[linux-elitists] California Copyleft Research Initiative of 2001
Brooklyn Linux Solutions CEO
Wed Jul 4 12:21:06 PDT 2001
> > First, everything is in the Public Domain upon it's creation....
> Well, all I can say is that, if you use the term in that sense in
> general conversation, you'd better clarify that you mean something very
> different from what it means in the context of ordinary copyright law.
> Because any legal authority (IANALA) will otherwise likely respond
> simply "No, it's not."
> > It's UnAmerican to be any other way....and I am very patriotic on the
> > 4th of July.
I wanted to quote this little peice of Slashdot:
I think it clearifies my position about Public Domain and
copyright in the law.
Vaidhyanathan writes: Copyright was created as a policy that balanced the interests of authors, publishers, and readers.
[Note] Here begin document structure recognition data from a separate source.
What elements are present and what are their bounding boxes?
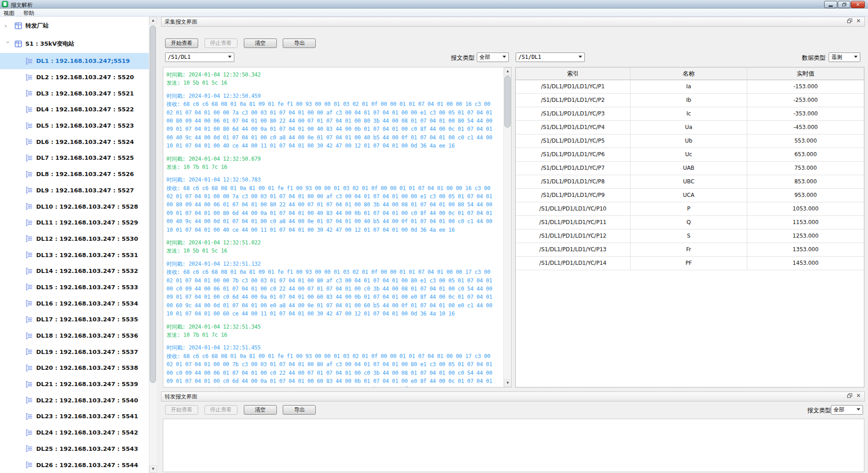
chevron-down-icon[interactable]: › [5,41,12,48]
tree-node-device[interactable]: DL7 : 192.168.103.247 : 5525 [0,150,149,166]
menu-help[interactable]: 帮助 [20,9,38,17]
close-panel-icon[interactable]: ✕ [856,19,861,24]
tree-node-device[interactable]: DL20 : 192.168.103.247 : 5538 [0,360,149,376]
log-scrollbar[interactable]: ▲ ▼ [503,67,511,387]
message-log[interactable]: 时间戳: 2024-01-04 12:32:50.342发送: 10 5b 01… [163,67,512,387]
device-label: DL8 : 192.168.103.247 : 5526 [36,171,134,177]
tree-node-device[interactable]: DL26 : 192.168.103.247 : 5544 [0,457,149,473]
log-line: 时间戳: 2024-01-04 12:32:50.342 [166,71,503,79]
tree-node-device[interactable]: DL8 : 192.168.103.247 : 5526 [0,166,149,182]
tree-node-substation-s1[interactable]: › S1 : 35kV变电站 [0,35,149,53]
column-header-name[interactable]: 名称 [631,67,747,80]
column-header-index[interactable]: 索引 [516,67,631,80]
cell-index: /S1/DL1/PD1/LD1/YC/P1 [516,80,631,93]
close-button[interactable]: ✕ [851,1,865,8]
float-panel-icon[interactable] [847,393,852,398]
tree-node-device[interactable]: DL21 : 192.168.103.247 : 5539 [0,376,149,392]
tree-node-device[interactable]: DL22 : 192.168.103.247 : 5540 [0,392,149,408]
tree-node-device[interactable]: DL18 : 192.168.103.247 : 5536 [0,328,149,344]
export-button[interactable]: 导出 [283,405,316,415]
log-line: 00 40 9c 44 00 0d 01 07 04 01 00 c0 a8 4… [166,134,503,142]
tree-node-device[interactable]: DL2 : 192.168.103.247 : 5520 [0,69,149,86]
received-message-block: 时间戳: 2024-01-04 12:32:51.132接收: 68 c6 c6… [166,260,503,318]
log-line: 00 c0 09 44 00 06 01 07 04 01 00 c0 22 4… [166,285,503,293]
tree-node-device[interactable]: DL14 : 192.168.103.247 : 5532 [0,263,149,279]
tree-node-device[interactable]: DL11 : 192.168.103.247 : 5529 [0,215,149,231]
tree-node-device[interactable]: DL1 : 192.168.103.247;5519 [0,53,149,69]
stop-view-button[interactable]: 停止查看 [204,405,237,415]
tree-scrollbar-thumb[interactable] [150,25,156,383]
table-row[interactable]: /S1/DL1/PD1/LD1/YC/P7UAB753.000 [516,162,864,175]
device-label: DL11 : 192.168.103.247 : 5529 [36,219,138,226]
tree-node-device[interactable]: DL16 : 192.168.103.247 : 5534 [0,295,149,311]
menu-view[interactable]: 视图 [0,9,18,17]
msg-type-select[interactable]: 全部 [477,53,509,62]
msg-type-select[interactable]: 全部 [831,405,863,415]
tree-node-device[interactable]: DL3 : 192.168.103.247 : 5521 [0,85,149,101]
tree-node-device[interactable]: DL4 : 192.168.103.247 : 5522 [0,101,149,118]
tree-node-device[interactable]: DL17 : 192.168.103.247 : 5535 [0,311,149,328]
float-panel-icon[interactable] [847,19,852,24]
table-row[interactable]: /S1/DL1/PD1/LD1/YC/P4Ua-453.000 [516,121,864,134]
minimize-button[interactable] [824,1,837,8]
device-label: DL6 : 192.168.103.247 : 5524 [36,139,134,145]
clear-button[interactable]: 清空 [244,405,277,415]
forward-message-log[interactable] [163,419,864,472]
scroll-up-icon[interactable]: ▲ [504,67,512,75]
channel-select-2[interactable]: /S1/DL1 [516,53,585,62]
tree-node-device[interactable]: DL15 : 192.168.103.247 : 5533 [0,279,149,296]
table-row[interactable]: /S1/DL1/PD1/LD1/YC/P10P1053.000 [516,202,864,216]
tree-node-device[interactable]: DL25 : 192.168.103.247 : 5543 [0,441,149,457]
scroll-down-icon[interactable]: ▼ [149,465,157,473]
table-row[interactable]: /S1/DL1/PD1/LD1/YC/P12S1253.000 [516,229,864,243]
received-message-block: 时间戳: 2024-01-04 12:32:51.455接收: 68 c6 c6… [166,344,503,387]
tree-node-device[interactable]: DL19 : 192.168.103.247 : 5537 [0,344,149,360]
table-row[interactable]: /S1/DL1/PD1/LD1/YC/P13Fr1353.000 [516,243,864,257]
table-row[interactable]: /S1/DL1/PD1/LD1/YC/P5Ub553.000 [516,134,864,148]
table-row[interactable]: /S1/DL1/PD1/LD1/YC/P14PF1453.000 [516,257,864,270]
tree-node-device[interactable]: DL9 : 192.168.103.247 : 5527 [0,182,149,199]
table-row[interactable]: /S1/DL1/PD1/LD1/YC/P3Ic-353.000 [516,107,864,121]
table-row[interactable]: /S1/DL1/PD1/LD1/YC/P2Ib-253.000 [516,94,864,107]
tree-scrollbar[interactable]: ▲ ▼ [149,17,157,473]
start-view-button[interactable]: 开始查看 [165,405,198,415]
tree-node-device[interactable]: DL10 : 192.168.103.247 : 5528 [0,198,149,215]
message-list-icon [25,186,33,194]
tree-node-device[interactable]: DL24 : 192.168.103.247 : 5542 [0,425,149,441]
cell-index: /S1/DL1/PD1/LD1/YC/P12 [516,229,631,243]
log-line: 00 80 09 44 00 06 01 07 04 01 00 80 22 4… [166,117,503,125]
realtime-table: 索引 名称 实时值 /S1/DL1/PD1/LD1/YC/P1Ia-153.00… [515,67,864,387]
cell-value: -453.000 [747,121,864,134]
table-row[interactable]: /S1/DL1/PD1/LD1/YC/P6Uc653.000 [516,148,864,162]
close-panel-icon[interactable]: ✕ [856,393,861,398]
table-row[interactable]: /S1/DL1/PD1/LD1/YC/P8UBC853.000 [516,175,864,189]
table-row[interactable]: /S1/DL1/PD1/LD1/YC/P9UCA953.000 [516,189,864,202]
column-header-value[interactable]: 实时值 [747,67,864,80]
table-row[interactable]: /S1/DL1/PD1/LD1/YC/P11Q1153.000 [516,216,864,229]
tree-node-device[interactable]: DL13 : 192.168.103.247 : 5531 [0,247,149,263]
log-scrollbar-thumb[interactable] [504,76,511,128]
table-row[interactable]: /S1/DL1/PD1/LD1/YC/P1Ia-153.000 [516,80,864,94]
tree-node-device[interactable]: DL23 : 192.168.103.247 : 5541 [0,408,149,425]
cell-name: Ib [631,94,747,107]
log-line: 时间戳: 2024-01-04 12:32:50.679 [166,155,503,163]
stop-view-button[interactable]: 停止查看 [204,38,237,48]
data-type-select[interactable]: 遥测 [829,53,860,62]
tree-node-device[interactable]: DL12 : 192.168.103.247 : 5530 [0,231,149,247]
scroll-down-icon[interactable]: ▼ [504,379,512,387]
chevron-right-icon[interactable]: › [5,22,12,29]
export-button[interactable]: 导出 [283,38,316,48]
device-label: DL22 : 192.168.103.247 : 5540 [36,397,138,404]
tree-node-device[interactable]: DL6 : 192.168.103.247 : 5524 [0,134,149,150]
log-line: 时间戳: 2024-01-04 12:32:51.132 [166,260,503,268]
start-view-button[interactable]: 开始查看 [165,38,198,48]
tree-node-forward-station[interactable]: › 转发厂站 [0,17,149,35]
restore-button[interactable] [838,1,850,8]
clear-button[interactable]: 清空 [244,38,277,48]
cell-index: /S1/DL1/PD1/LD1/YC/P10 [516,202,631,215]
cell-value: -153.000 [747,80,864,93]
channel-select[interactable]: /S1/DL1 [165,53,234,62]
scroll-up-icon[interactable]: ▲ [149,17,157,24]
message-list-icon [25,235,33,242]
tree-node-device[interactable]: DL5 : 192.168.103.247 : 5523 [0,118,149,134]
It was not intended to be a restrictive property right.
This is slightly misleading, since it doesn't make clear the difference between means and ends. The means of copyright are
limited monopoly privileges, and these privileges are sometimes reasonably thought of as balancing various interests. The
end, or goal, of copyright, is to enlarge the public domain. There is no need for "balance"; the public interest in having an
expanding public domain is paramount. The means of copyright might balance interests, but they must always be
consistent with the ultimate goal of enlarging the public domain.
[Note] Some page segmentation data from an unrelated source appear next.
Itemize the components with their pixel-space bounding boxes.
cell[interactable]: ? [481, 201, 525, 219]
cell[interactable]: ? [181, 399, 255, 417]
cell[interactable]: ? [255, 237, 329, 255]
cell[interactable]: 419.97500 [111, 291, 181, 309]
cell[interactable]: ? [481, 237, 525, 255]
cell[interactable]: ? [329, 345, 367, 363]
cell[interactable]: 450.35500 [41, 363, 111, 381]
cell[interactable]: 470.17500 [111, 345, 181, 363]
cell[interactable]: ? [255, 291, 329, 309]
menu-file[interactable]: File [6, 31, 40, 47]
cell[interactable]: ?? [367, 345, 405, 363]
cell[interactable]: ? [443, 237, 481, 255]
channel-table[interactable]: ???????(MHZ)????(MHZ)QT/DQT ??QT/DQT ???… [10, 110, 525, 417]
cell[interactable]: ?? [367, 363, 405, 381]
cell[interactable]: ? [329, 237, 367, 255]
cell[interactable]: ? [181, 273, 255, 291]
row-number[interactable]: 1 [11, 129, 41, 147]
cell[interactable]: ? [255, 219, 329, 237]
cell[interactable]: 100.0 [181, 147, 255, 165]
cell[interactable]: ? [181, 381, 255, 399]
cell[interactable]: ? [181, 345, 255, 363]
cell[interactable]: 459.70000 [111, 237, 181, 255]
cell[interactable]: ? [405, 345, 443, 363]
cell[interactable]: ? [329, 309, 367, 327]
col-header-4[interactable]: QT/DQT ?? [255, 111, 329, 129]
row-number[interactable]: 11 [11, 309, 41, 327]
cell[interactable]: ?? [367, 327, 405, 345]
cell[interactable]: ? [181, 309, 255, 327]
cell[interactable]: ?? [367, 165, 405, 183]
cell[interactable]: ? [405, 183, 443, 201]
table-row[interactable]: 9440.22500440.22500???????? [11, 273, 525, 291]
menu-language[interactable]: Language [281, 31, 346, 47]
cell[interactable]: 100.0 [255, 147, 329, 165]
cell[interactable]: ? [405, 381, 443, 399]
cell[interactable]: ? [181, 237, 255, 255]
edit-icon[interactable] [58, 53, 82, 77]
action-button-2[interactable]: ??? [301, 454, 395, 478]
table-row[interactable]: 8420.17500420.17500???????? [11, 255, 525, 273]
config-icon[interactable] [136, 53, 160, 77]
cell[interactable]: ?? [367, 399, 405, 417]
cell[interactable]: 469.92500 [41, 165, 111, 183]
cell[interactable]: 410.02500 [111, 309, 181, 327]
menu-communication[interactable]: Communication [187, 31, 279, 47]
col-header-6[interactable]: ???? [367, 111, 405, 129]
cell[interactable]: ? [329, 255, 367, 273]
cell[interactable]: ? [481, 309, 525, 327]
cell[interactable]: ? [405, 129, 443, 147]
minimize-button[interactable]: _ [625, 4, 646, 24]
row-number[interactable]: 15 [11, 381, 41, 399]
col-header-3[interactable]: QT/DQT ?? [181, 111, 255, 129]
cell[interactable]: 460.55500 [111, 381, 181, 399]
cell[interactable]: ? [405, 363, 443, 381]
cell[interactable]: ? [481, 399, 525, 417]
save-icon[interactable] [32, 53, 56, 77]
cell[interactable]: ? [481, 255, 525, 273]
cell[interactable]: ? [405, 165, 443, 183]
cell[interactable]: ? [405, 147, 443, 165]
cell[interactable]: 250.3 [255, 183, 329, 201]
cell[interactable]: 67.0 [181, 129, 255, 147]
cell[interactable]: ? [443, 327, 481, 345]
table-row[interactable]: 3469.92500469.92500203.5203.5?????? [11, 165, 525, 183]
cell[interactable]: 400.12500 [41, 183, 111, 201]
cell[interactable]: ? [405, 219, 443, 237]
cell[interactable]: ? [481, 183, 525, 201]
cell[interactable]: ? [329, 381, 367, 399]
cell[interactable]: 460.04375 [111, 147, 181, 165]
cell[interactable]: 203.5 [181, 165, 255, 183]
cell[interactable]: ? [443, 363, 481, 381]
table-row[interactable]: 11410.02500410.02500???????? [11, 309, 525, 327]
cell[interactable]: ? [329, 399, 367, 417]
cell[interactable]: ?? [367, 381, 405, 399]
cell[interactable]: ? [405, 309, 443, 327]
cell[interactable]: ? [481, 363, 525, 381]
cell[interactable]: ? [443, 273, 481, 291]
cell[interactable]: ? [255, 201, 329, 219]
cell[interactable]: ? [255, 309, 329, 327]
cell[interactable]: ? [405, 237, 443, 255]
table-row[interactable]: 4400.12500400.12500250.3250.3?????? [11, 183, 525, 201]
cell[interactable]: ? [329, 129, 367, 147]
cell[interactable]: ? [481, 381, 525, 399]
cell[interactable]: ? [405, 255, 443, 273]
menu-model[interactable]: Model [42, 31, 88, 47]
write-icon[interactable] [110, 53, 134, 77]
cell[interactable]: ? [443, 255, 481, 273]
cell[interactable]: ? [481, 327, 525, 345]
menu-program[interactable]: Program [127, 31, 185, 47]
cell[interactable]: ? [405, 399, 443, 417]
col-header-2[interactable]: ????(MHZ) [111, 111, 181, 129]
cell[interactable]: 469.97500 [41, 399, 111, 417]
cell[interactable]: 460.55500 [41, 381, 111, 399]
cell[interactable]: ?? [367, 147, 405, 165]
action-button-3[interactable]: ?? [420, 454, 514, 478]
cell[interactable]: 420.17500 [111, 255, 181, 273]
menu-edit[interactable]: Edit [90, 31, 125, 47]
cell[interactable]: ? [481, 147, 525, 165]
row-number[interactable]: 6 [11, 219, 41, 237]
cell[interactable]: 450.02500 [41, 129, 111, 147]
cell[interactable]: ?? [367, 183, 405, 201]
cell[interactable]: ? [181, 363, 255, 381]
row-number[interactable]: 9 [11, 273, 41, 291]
Vaidhyanathan writes: James Madison, who introduced the copyright and patent clause to the Constitution, argued in The
Federalist papers that copyright was one of those few acts of government in which the ?public good fully coincides with
the claims of individuals.?
Madison's remarks in The Federalist Number 43 are actually misleading, and don't accurately refelect his thinking on
matters of copyright and patent. His essay (never published in his lifetime) entitled "Monopolies. Perpetuities.
Corporations. Ecclesiastical Endowments" is a better source for his ideas on these matters.